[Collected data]
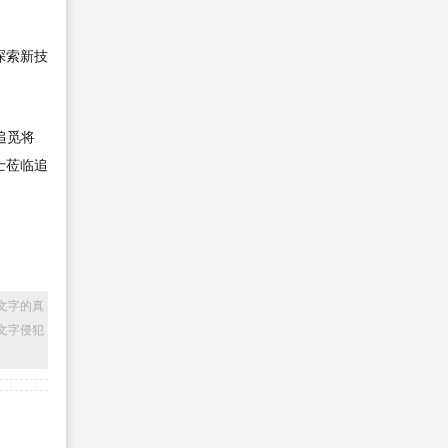
探索新技
追觅将
士莅临追
文字的真
文字侵犯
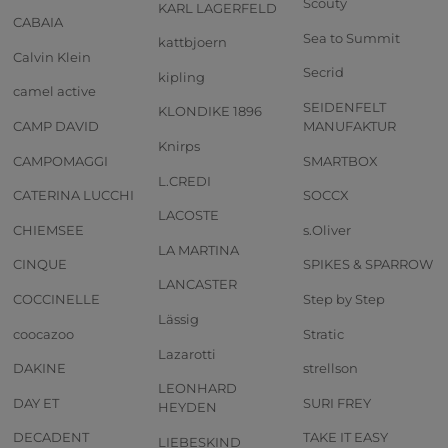
Scouty
KARL LAGERFELD
CABAIA
Sea to Summit
kattbjoern
Calvin Klein
Secrid
kipling
camel active
SEIDENFELT
KLONDIKE 1896
CAMP DAVID
MANUFAKTUR
Knirps
CAMPOMAGGI
SMARTBOX
L.CREDI
CATERINA LUCCHI
SOCCX
LACOSTE
CHIEMSEE
s.Oliver
LA MARTINA
CINQUE
SPIKES & SPARROW
LANCASTER
COCCINELLE
Step by Step
Lässig
coocazoo
Stratic
Lazarotti
DAKINE
strellson
LEONHARD
DAY ET
SURI FREY
HEYDEN
DECADENT
TAKE IT EASY
LIEBESKIND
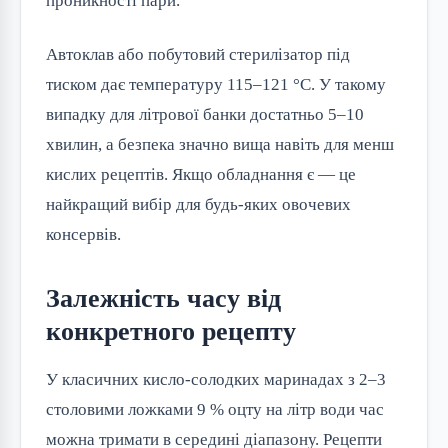
проникності пари.
Автоклав або побутовий стерилізатор під
тиском дає температуру 115–121 °C. У такому
випадку для літрової банки достатньо 5–10
хвилин, а безпека значно вища навіть для менш
кислих рецептів. Якщо обладнання є — це
найкращий вибір для будь-яких овочевих
консервів.
Залежність часу від
конкретного рецепту
У класичних кисло-солодких маринадах з 2–3
столовими ложками 9 % оцту на літр води час
можна тримати в середині діапазону. Рецепти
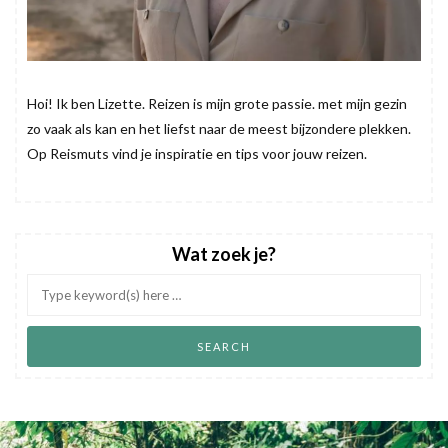
Hoi! Ik ben Lizette. Reizen is mijn grote passie. met mijn gezin
zo vaak als kan en het liefst naar de meest bijzondere plekken.
Op Reismuts vind je inspiratie en tips voor jouw reizen.
Wat zoek je?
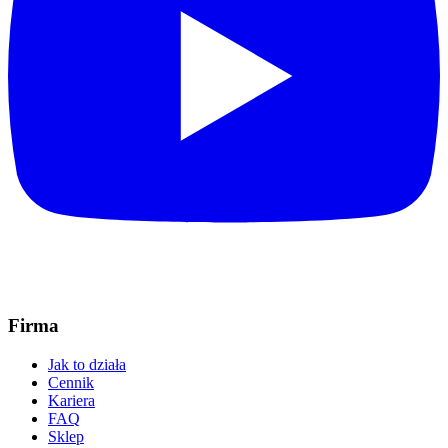
Firma
Jak to działa
Cennik
Kariera
FAQ
Sklep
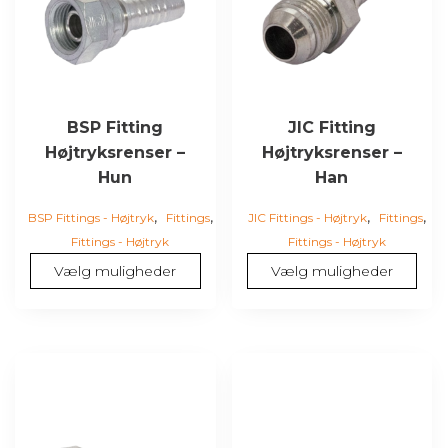
varianter.
varianter.
Mulighederne
Mulighederne
kan
kan
vælges
vælges
på
på
varesiden
varesiden
BSP Fitting
JIC Fitting
Højtryksrenser –
Højtryksrenser –
Hun
Han
,
,
,
,
BSP Fittings - Højtryk
Fittings
JIC Fittings - Højtryk
Fittings
Fittings - Højtryk
Fittings - Højtryk
Vælg muligheder
Vælg muligheder
Dette
Dette
vare
vare
har
har
flere
flere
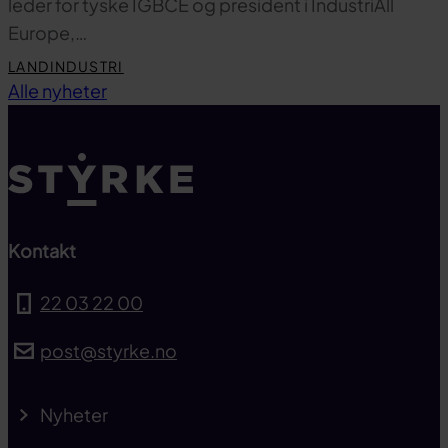
leder for tyske IGBCE og president i IndustriAll
Europe,…
LANDINDUSTRI
Til toppen
Alle nyheter
Kontakt
22 03 22 00
post@styrke.no
Nyheter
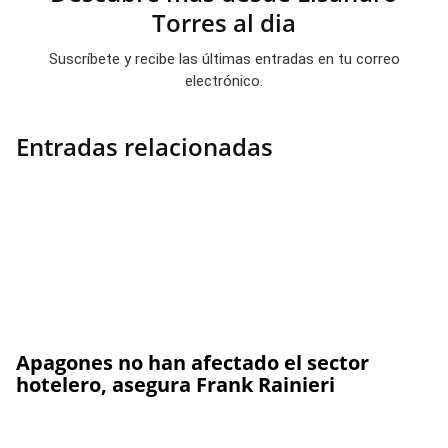
Torres al dia
Suscríbete y recibe las últimas entradas en tu correo
electrónico.
Entradas relacionadas
Apagones no han afectado el sector
hotelero, asegura Frank Rainieri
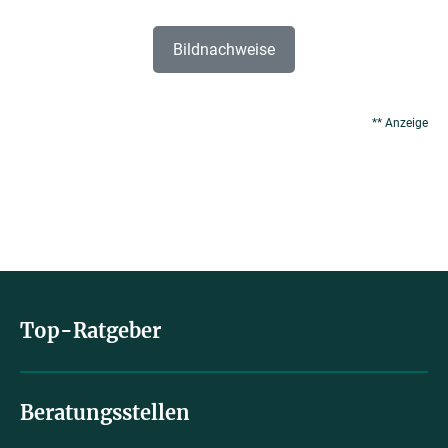
Bildnachweise
** Anzeige
Top-Ratgeber
Beratungsstellen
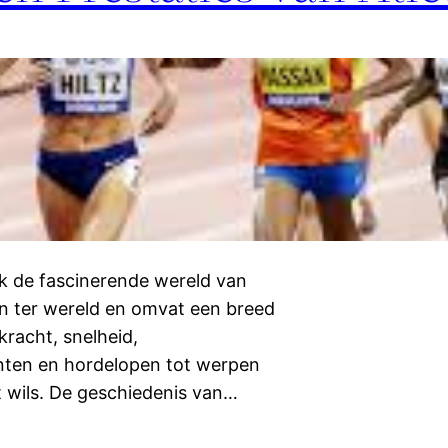
ek de fascinerende wereld van
ten ter wereld en omvat een breed
kracht, snelheid,
nten en hordelopen tot werpen
at wils. De geschiedenis van…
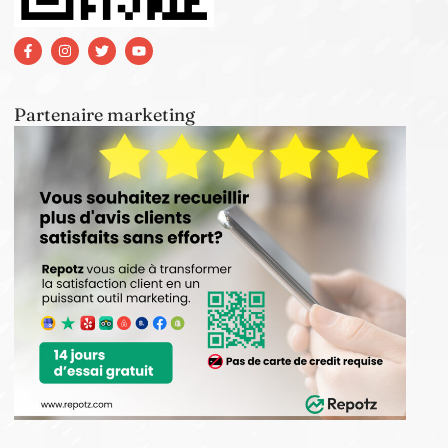
Partenaire marketing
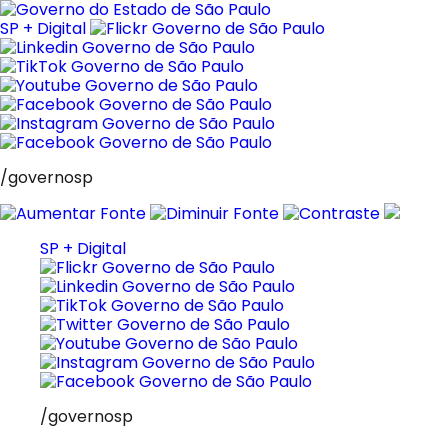
Pular
para
SP + Digital
o
conteúdo
/governosp
SP + Digital
/governosp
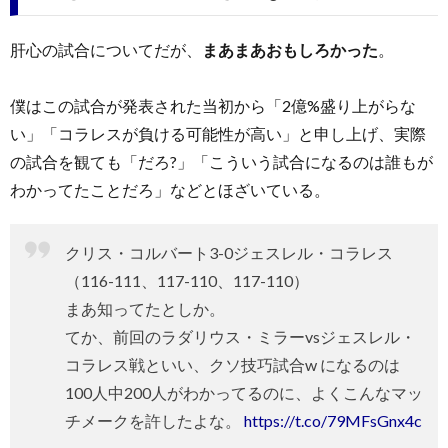
肝心の試合についてだが、
まあまあおもしろかった
。
僕はこの試合が発表された当初から「2億%盛り上がらな
い」「コラレスが負ける可能性が高い」と申し上げ、実際
の試合を観ても「だろ?」「こういう試合になるのは誰もが
わかってたことだろ」などとほざいている。
クリス・コルバート3-0ジェスレル・コラレス
（116-111、117-110、117-110）
まあ知ってたとしか。
てか、前回のラダリウス・ミラーvsジェスレル・
コラレス戦といい、クソ技巧試合w になるのは
100人中200人がわかってるのに、よくこんなマッ
チメークを許したよな。
https://t.co/79MFsGnx4c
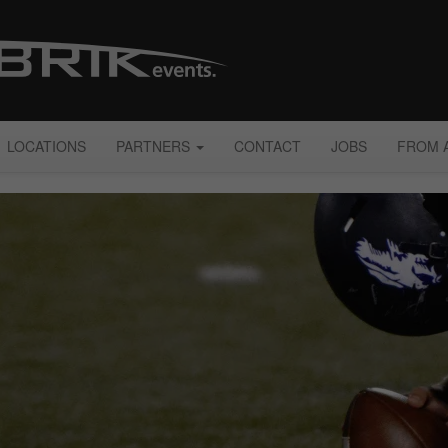
LOCATIONS
PARTNERS
CONTACT
JOBS
FROM 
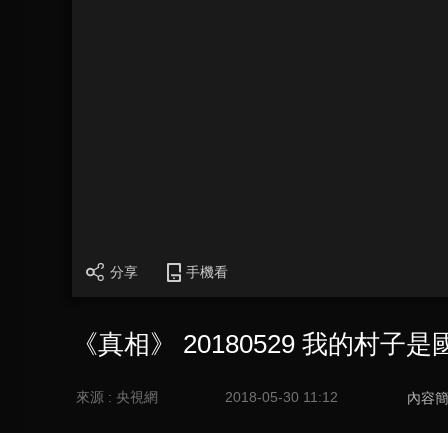
分享
手機看
《真相》 20180529 我的村子
來源 : 央視網
2018-05-30 11:12
內容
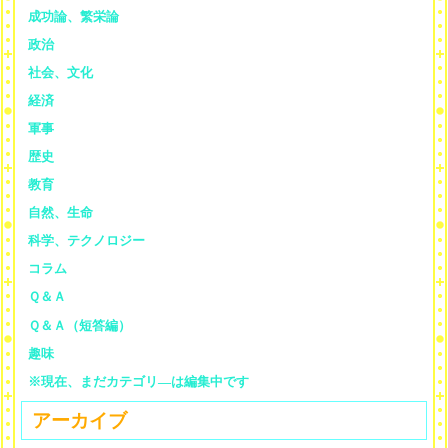
成功論、繁栄論
政治
社会、文化
経済
軍事
歴史
教育
自然、生命
科学、テクノロジー
コラム
Ｑ＆Ａ
Ｑ＆Ａ（短答編）
趣味
※現在、まだカテゴリ—は編集中です
アーカイブ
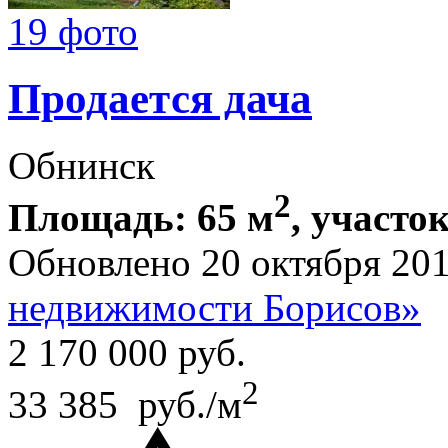
19 фото
Продается дача
Обнинск
2
Площадь: 65 м
, участок
Обновлено 20 октября 20
недвижимости Борисов»
2 170 000
руб.
2
33 385 руб./м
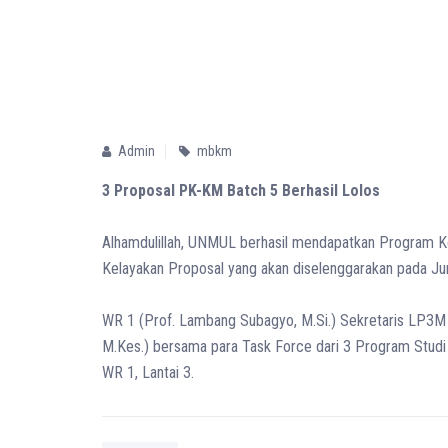
Admin
mbkm
3 Proposal PK-KM Batch 5 Berhasil Lolos
Alhamdulillah, UNMUL berhasil mendapatkan Program K
Kelayakan Proposal yang akan diselenggarakan pada Jum’
WR 1 (Prof. Lambang Subagyo, M.Si.) Sekretaris LP3M (I
M.Kes.) bersama para Task Force dari 3 Program Studi 
WR 1, Lantai 3.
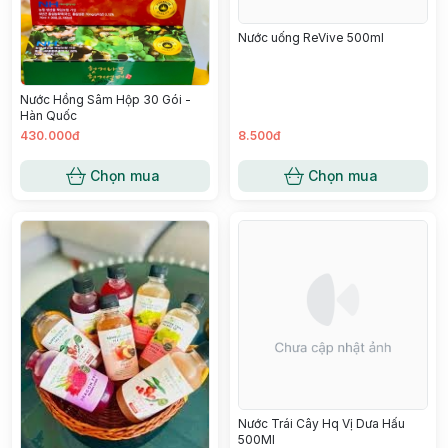
Nước uống ReVive 500ml
Nước Hồng Sâm Hộp 30 Gói -
Hàn Quốc
430.000đ
8.500đ
Chọn mua
Chọn mua
Nước Trái Cây Hq Vị Dưa Hấu
500Ml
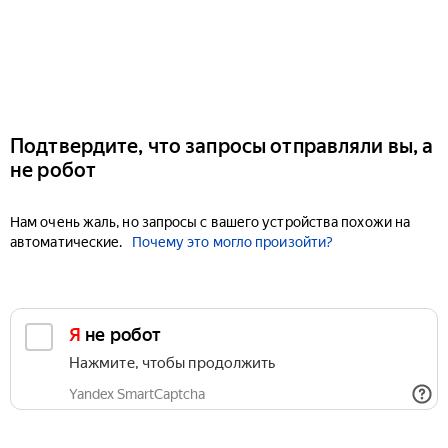
Подтвердите, что запросы отправляли вы, а
не робот
Нам очень жаль, но запросы с вашего устройства похожи на
автоматические.
Почему это могло произойти?
Я не робот
Нажмите, чтобы продолжить
Yandex SmartCaptcha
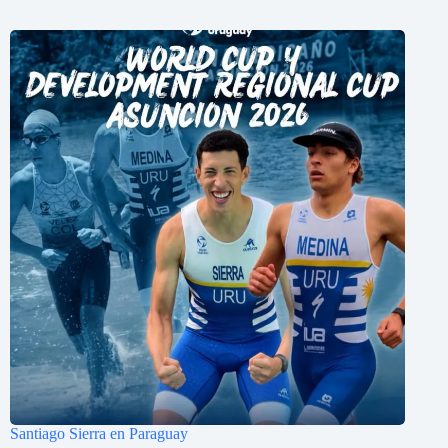
Santiago Sierra en Paraguay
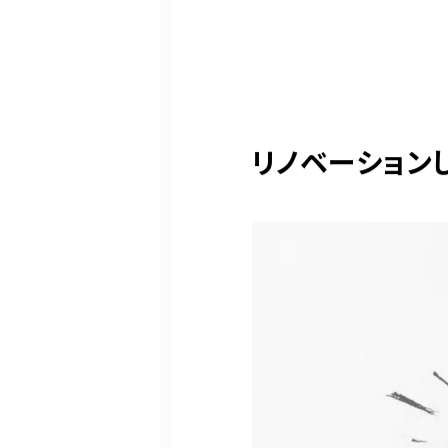
リノベーション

WORK ORDER – What is wanted is a verbatim transcription of every record above, pictures excluded.

PROBLEM SOLUTION –
探索新技
追觅将
士莅临追
文字的真
文字侵犯
Scouty
KARL LAGERFELD
CABAIA
Sea to Summit
kattbjoern
Calvin Klein
Secrid
kipling
camel active
SEIDENFELT
KLONDIKE 1896
CAMP DAVID
MANUFAKTUR
Knirps
CAMPOMAGGI
SMARTBOX
L.CREDI
CATERINA LUCCHI
SOCCX
LACOSTE
CHIEMSEE
s.Oliver
LA MARTINA
CINQUE
SPIKES & SPARROW
LANCASTER
COCCINELLE
Step by Step
Lässig
coocazoo
Stratic
Lazarotti
DAKINE
strellson
LEONHARD
DAY ET
SURI FREY
HEYDEN
DECADENT
TAKE IT EASY
LIEBESKIND
проникності пари.
Автоклав або побутовий стерилізатор під
тиском дає температуру 115–121 °C. У такому
випадку для літрової банки достатньо 5–10
хвилин, а безпека значно вища навіть для менш
кислих рецептів. Якщо обладнання є — це
найкращий вибір для будь-яких овочевих
консервів.
Залежність часу від
конкретного рецепту
У класичних кисло-солодких маринадах з 2–3
столовими ложками 9 % оцту на літр води час
можна тримати в середині діапазону. Рецепти
Hoi! Ik ben Lizette. Reizen is mijn grote passie. met mijn gezin
zo vaak als kan en het liefst naar de meest bijzondere plekken.
Op Reismuts vind je inspiratie en tips voor jouw reizen.
Wat zoek je?
Firma
Jak to działa
Cennik
Kariera
FAQ
Sklep
varianter.
varianter.
Mulighederne
Mulighederne
kan
kan
vælges
vælges
på
på
varesiden
varesiden
BSP Fitting
JIC Fitting
Højtryksrenser –
Højtryksrenser –
Hun
Han
,
,
,
,
BSP Fittings - Højtryk
Fittings
JIC Fittings - Højtryk
Fittings
Fittings - Højtryk
Fittings - Højtryk
Vælg muligheder
Vælg muligheder
Dette
Dette
vare
vare
har
har
flere
flere
leder for tyske IGBCE og president i IndustriAll
Europe,…
LANDINDUSTRI
Til toppen
Alle nyheter
Kontakt
22 03 22 00
post@styrke.no
Nyheter
Torres al dia
Suscríbete y recibe las últimas entradas en tu correo
electrónico.
Entradas relacionadas
Apagones no han afectado el sector
hotelero, asegura Frank Rainieri
Bildnachweise
** Anzeige
Top-Ratgeber
Beratungsstellen
ek de fascinerende wereld van
ten ter wereld en omvat een breed
kracht, snelheid,
nten en hordelopen tot werpen
at wils. De geschiedenis van…
Partenaire marketing
Pular
para
SP + Digital
o
conteúdo
/governosp
SP + Digital
/governosp
肝心の試合についてだが、
まあまあおもしろかった
。
僕はこの試合が発表された当初から「2億%盛り上がらな
い」「コラレスが負ける可能性が高い」と申し上げ、実際
の試合を観ても「だろ?」「こういう試合になるのは誰もが
わかってたことだろ」などとほざいている。
クリス・コルバート3-0ジェスレル・コラレス
（116-111、117-110、117-110）
まあ知ってたとしか。
てか、前回のラダリウス・ミラーvsジェスレル・
コラレス戦といい、クソ技巧試合w になるのは
100人中200人がわかってるのに、よくこんなマッ
チメークを許したよな。
https://t.co/79MFsGnx4c
LOCATIONS
PARTNERS
CONTACT
JOBS
FROM 
分享
手機看
《真相》 20180529 我的村子
來源 : 央視網
2018-05-30 11:12
內容
成功論、繁栄論
政治
社会、文化
経済
軍事
歴史
教育
自然、生命
科学、テクノロジー
コラム
Ｑ＆Ａ
Ｑ＆Ａ（短答編）
趣味
※現在、まだカテゴリ—は編集中です
アーカイブ
19 фото
Продается дача
Обнинск
2
Площадь: 65 м
, участок
Обновлено 20 октября 20
недвижимости Борисов»
2 170 000
руб.
2
33 385 руб./м
Admin
mbkm
3 Proposal PK-KM Batch 5 Berhasil Lolos
Alhamdulillah, UNMUL berhasil mendapatkan Program K
Kelayakan Proposal yang akan diselenggarakan pada Jum’
WR 1 (Prof. Lambang Subagyo, M.Si.) Sekretaris LP3M (I
M.Kes.) bersama para Task Force dari 3 Program Studi 
WR 1, Lantai 3.
Nước uống ReVive 500ml
Nước Hồng Sâm Hộp 30 Gói -
Hàn Quốc
430.000đ
8.500đ
Chọn mua
Chọn mua
Nước Trái Cây Hq Vị Dưa Hấu
500Ml
Подтвердите, что запросы отправляли вы, а
не робот
Нам очень жаль, но запросы с вашего устройства похожи на
автоматические.
Почему это могло произойти?
Я не робот
Нажмите, чтобы продолжить
Yandex SmartCaptcha
Santiago Sierra en Paraguay
リノベーション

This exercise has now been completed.